*What the task asks*:
Copy out the listing exactly.

*Materials provided*:
□ □ □ □ □

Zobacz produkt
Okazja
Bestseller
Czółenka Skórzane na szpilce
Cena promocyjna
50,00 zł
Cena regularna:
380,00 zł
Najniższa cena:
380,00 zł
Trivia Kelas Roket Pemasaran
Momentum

□ □ □ □ □

*Solution below*:
Zobacz produkt
Okazja
Bestseller
Czółenka Skórzane na szpilce
Cena promocyjna
50,00 zł
Cena regularna:
380,00 zł
Najniższa cena:
380,00 zł
Trivia Kelas Roket Pemasaran
Momentum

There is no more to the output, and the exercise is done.